Paint scraper witha razor blade on the front. Works excellent at any temperature. unless your anal about a few little streeks


----------



## dbjc364 (Dec 1, 2008)

:bug: I dont clean the glass-ever! when its hot..never-never. It is not worth voiding the warranty or an accident. Jim and I have just a slightly different routine. I am home the most-so I do 3/4 of the cleanings.He always hauls the bags in & loads-as he has more muscles than me.But I do help him load pellets in the garage. If the sun is out-its perfect-   and I can shut the stove down for 4- 6 hrs.But I'm also learning that I lose some of that thermal storage heat thats built up in the house the colder it gets outside. Then its an easy clean. Even on the cloudy days- I still wait for the glass to cool good before cleaning the glass,otherwise its a quicker clean with the paint brush and scoop out ash with the metal spoon. Right now I have the oil to use up in the tank-so I really dont have to let the house cool down if I dont want-and thats set on 60*.In the future-it will be a propane back-up or wood stove. I use the special stove glass cleaner-then windex-dry it good, but am going to try some of these other suggestions also. For whatever miniscule heat radiants from the stove or pipe- we put a piece of radiant barrier behind the stove to reflect it back into the room. We hang the special tool-paint brush & a pair of scizzors from hooks right there-the rule is "they stay there", and a medium size ash bucket with lid,and the small shop vac hanging on its brackett-right nearby. We definitely want/will buy a real ash vac,as it makes us a bit nervous. We both put a handful of pellets in the burnpot for starting up procedure.


----------



## smaxell1 (Dec 1, 2008)

I get soot streaks on my window, but if I don't let it go more than a couple of days I have found that the thick baby wipes with a little stove glass cleaner squirted on them seem to work quite well.
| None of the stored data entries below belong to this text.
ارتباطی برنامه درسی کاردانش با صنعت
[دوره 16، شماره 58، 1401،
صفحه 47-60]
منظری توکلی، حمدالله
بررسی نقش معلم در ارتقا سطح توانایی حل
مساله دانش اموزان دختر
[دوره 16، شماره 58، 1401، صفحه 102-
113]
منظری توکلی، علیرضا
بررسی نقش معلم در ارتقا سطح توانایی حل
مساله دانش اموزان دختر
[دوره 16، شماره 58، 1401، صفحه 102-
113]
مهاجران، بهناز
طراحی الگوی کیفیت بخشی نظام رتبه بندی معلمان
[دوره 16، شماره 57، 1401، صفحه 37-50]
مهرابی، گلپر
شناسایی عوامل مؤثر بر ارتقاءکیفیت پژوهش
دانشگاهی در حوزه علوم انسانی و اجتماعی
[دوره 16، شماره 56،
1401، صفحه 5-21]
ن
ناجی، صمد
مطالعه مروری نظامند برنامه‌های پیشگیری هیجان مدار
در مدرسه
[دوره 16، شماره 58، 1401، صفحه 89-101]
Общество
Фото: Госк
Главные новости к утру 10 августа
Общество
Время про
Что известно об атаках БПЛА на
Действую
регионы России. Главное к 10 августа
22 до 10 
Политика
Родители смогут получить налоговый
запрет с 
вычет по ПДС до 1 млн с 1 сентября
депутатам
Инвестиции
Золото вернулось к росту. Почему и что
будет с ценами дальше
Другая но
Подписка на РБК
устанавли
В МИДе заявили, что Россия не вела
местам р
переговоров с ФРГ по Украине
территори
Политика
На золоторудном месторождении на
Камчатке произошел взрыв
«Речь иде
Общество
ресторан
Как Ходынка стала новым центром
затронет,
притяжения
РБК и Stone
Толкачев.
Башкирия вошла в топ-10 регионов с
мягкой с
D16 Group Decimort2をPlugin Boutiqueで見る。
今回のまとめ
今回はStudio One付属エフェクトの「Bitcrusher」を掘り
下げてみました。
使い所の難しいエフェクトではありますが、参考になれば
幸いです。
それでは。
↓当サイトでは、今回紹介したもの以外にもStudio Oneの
I usually take two, fold them several times, spritz a little of the cleaner on it - a few passes gets the worst of it off, and then I unfold the wipe a bit and refold it to a clean surface to finish the job. The only thing you have to be careful of is when you feel it start to get hot, get it off the glass. It only takes a couple of seconds to go from hot to steam burning your hand. I have done this a dozen times or so when the stove is running, and have yet to have a problem. 

---scott


----------



## Baston8005 (Dec 1, 2008)

With a Quadrafire mt Vernon stove, shut down is about 10 minutes.  Open the glass, scrape the pot, open ash slider to let ash out of burn pot.  Vac out fly ash in burn chamber and windex the glass...Total time....5 minutes at most.  Start up stove again and burn baby, burn.


----------



## sydney1963 (Dec 2, 2008)

Ok, I have the best solution, crumple up some newspaper or other catalogue pages you may have laying around the house.  Open the door of your stove, slowly, rub the glass.  Presto, clean as a whistle.  I was skeptical at first but it really works great.  I do it a couple of times a day, want to see the fire.


----------



## homebrewz (Dec 2, 2008)

I use a poly parts cleaning brush from any auto parts store. With the door open, the glass cools quickly enough so as not to melt the bristles.


----------



## Flammam (Dec 2, 2008)

My glass soots up after 24 hours. I only clean mine once a week when I vac out the ash.  I shut down on Sat morning early and usually can relight by 8:00am. Just keep pouring the pellets in all week as long as hot air is coming out the top I really don't need to see the fire to know its there.


----------



## 56 chevtruck (Dec 3, 2008)

my 2 cents:bottle of stove glass cleaner not that expensive and last a couple seasons i use that and a parts washer brush or razor blade on tuff black spots works for me. but i wount do it while hot.


----------



## jjmatte (Dec 3, 2008)

Baston8005 said:
			
		

> With a Quadrafire mt Vernon stove, shut down is about 10 minutes.  Open the glass, scrape the pot, open ash slider to let ash out of burn pot.  Vac out fly ash in burn chamber and windex the glass...Total time....5 minutes at most.  Start up stove again and burn baby, burn.



I just had a Mt. Vernon installed last week and the install guy said not to use windex. That it will eventually never come clean.


----------



## dbjc364 (Dec 4, 2008)

If there is a good amount of soot on the glass- then the air ratio is not right. How I know this -- and being a new owner-is because when I get it right- I have no soot- when I don't- I get soot. If your only cleaning once a week- first of all your not getting the max amount of heat from your unit-I dont care what the dealer says- then you've got a build-up of ash behind the piece of metal {little shelf}in the front-where the rod is- if its built like mine.I think these dealers are playing it just a little too cool when trying to sell their product-leading people to believe that these are no to little maintenence,and thats what people want to hear. As far as I can tell-every stove is tempermental- and you have to bond with it, and get to know its quirks. My stove wouldnt put out for me if I only cleaned it once a week- and I dont blame it...
Many-many people dont even read their manuals-let alone comprehend them. And thats my .02. :roll:


----------